Even the dramatic recent reductions in the cost of spectacles and cataract operations are not doing enough to reduce the catastrophic impact that untreated sight conditions have in the third world, but strangely enough, our appetite for HD on our mobile phones will fix this.
It turns out that cheap glasses and cataract operations are irrelevant if the astronomical cost of the diagnostic equipment required still puts visual correction beyond the financial reach of the world’s poor to the extent that the resulting levels of illiteracy and unemployability play a significant role in perpetuating poverty.

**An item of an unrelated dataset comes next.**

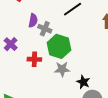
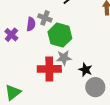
purple semicircle: (33, 21) -> (31, 24), moved
red cross: (34, 59) -> (49, 69), moved, size x1.6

But what if you can shred the cost of the diagnostics?
This is some more detail on CATRA
This is some more on NETRA
Ramesh Raskar, of the MIT Media Lab is happy to use the iPhone‘s Retina display as a metaphor, but he does this in the context of the extent to which the increases in resolution of smartphone displays (a field in which Apple would understandably claim to have played a pivotal role, and who would also claim leadership in terms of the iPhone 4‘s Retina display) have ultimately been an essential facilitator in the developments his technology represents.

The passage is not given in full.